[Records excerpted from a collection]
+++++

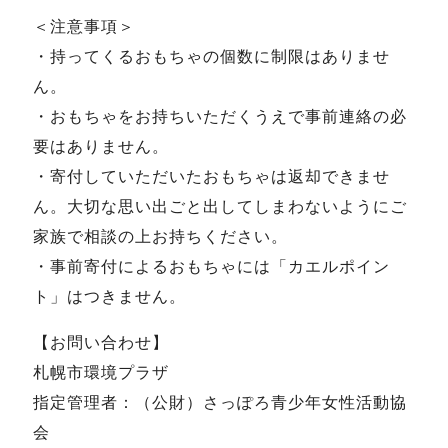
＜注意事項＞
・持ってくるおもちゃの個数に制限はありませ
ん。
・おもちゃをお持ちいただくうえで事前連絡の必
要はありません。
・寄付していただいたおもちゃは返却できませ
ん。大切な思い出ごと出してしまわないようにご
家族で相談の上お持ちください。
・事前寄付によるおもちゃには「カエルポイン
ト」はつきません。
【お問い合わせ】
札幌市環境プラザ
指定管理者：（公財）さっぽろ青少年女性活動協
会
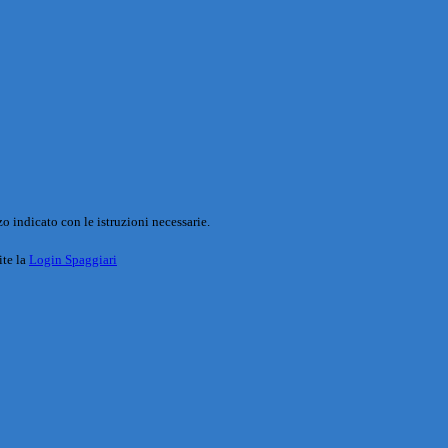
o indicato con le istruzioni necessarie.
ite la
Login Spaggiari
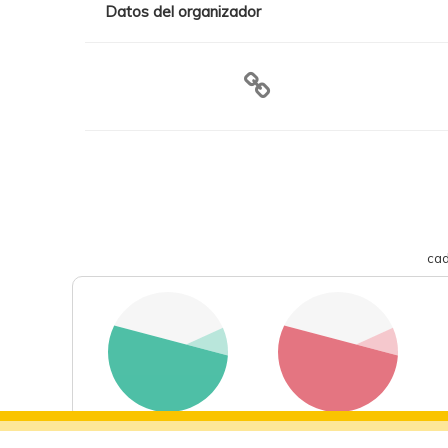
Datos del organizador
cad
deportes
eventos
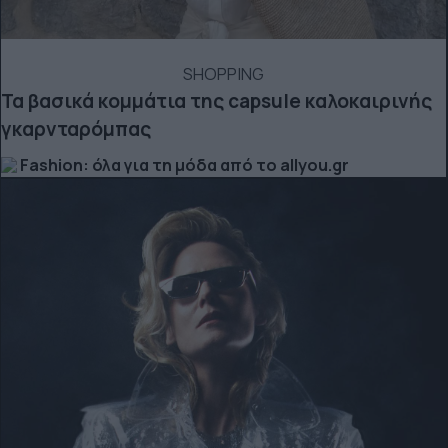
SHOPPING
Τα βασικά κομμάτια της capsule καλοκαιρινής
γκαρνταρόμπας
Fashion: όλα για τη μόδα από το allyou.gr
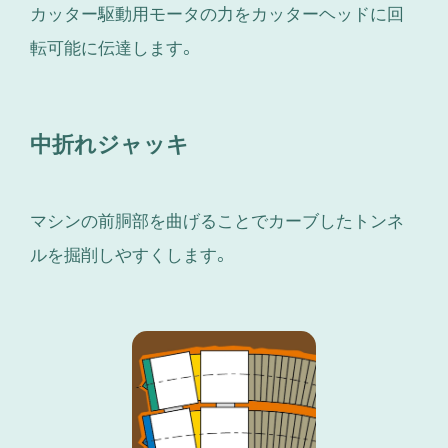
カッター駆動用モータの力をカッターヘッドに回
転可能に伝達します。
中折れジャッキ
マシンの前胴部を曲げることでカーブしたトンネ
ルを掘削しやすくします。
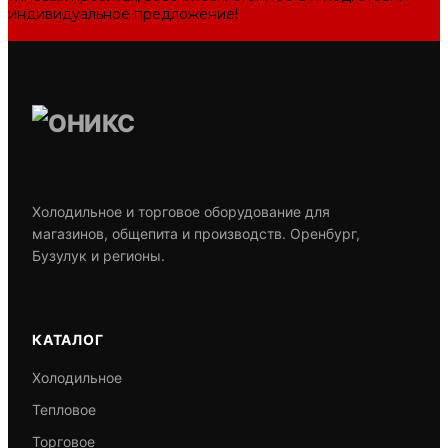
индивидуальное предложение!
Задать вопрос
Холодильное и торговое оборудование для
магазинов, общепита и производств. Оренбург,
Бузулук и регионы.
КАТАЛОГ
Холодильное
Тепловое
Торговое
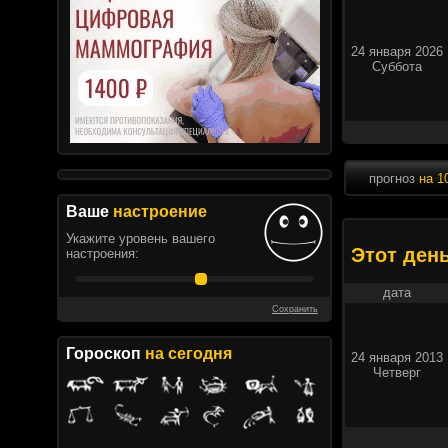
24 января 2026
Суббота
прогноз
на 1
Ваше
настроение
Укажите уровень вашего
Этот ден
настроения:
дата
Сохранить
Гороскоп
на сегодня
24 января 2013
Четверг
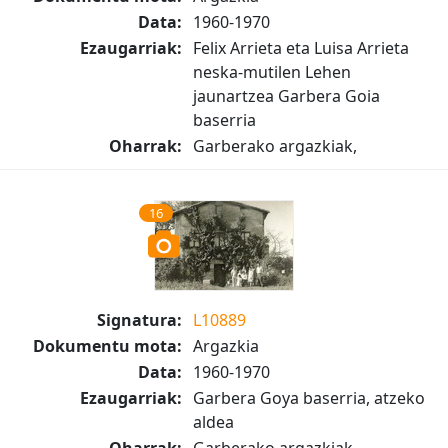
Data:
1960-1970
Ezaugarriak:
Felix Arrieta eta Luisa Arrieta
neska-mutilen Lehen
jaunartzea Garbera Goia
baserria
Oharrak:
Garberako argazkiak,
16
Signatura:
L10889
Dokumentu mota:
Argazkia
Data:
1960-1970
Ezaugarriak:
Garbera Goya baserria, atzeko
aldea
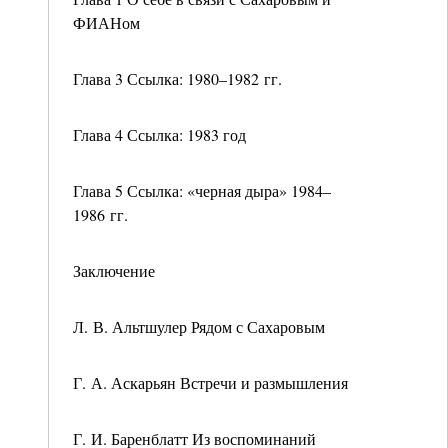
ФИАНом
Глава 3 Ссылка: 1980–1982 гг.
Глава 4 Ссылка: 1983 год
Глава 5 Ссылка: «черная дыра» 1984–
1986 гг.
Заключение
Л. В. Альтшулер Рядом с Сахаровым
Г. А. Аскарьян Встречи и размышления
Г. И. Баренблатт Из воспоминаний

+++++

> Problem statement
Extract from the data every line where "baserria" shows up.

> Written answer
baserria
Garbera Goya baserria, atzeko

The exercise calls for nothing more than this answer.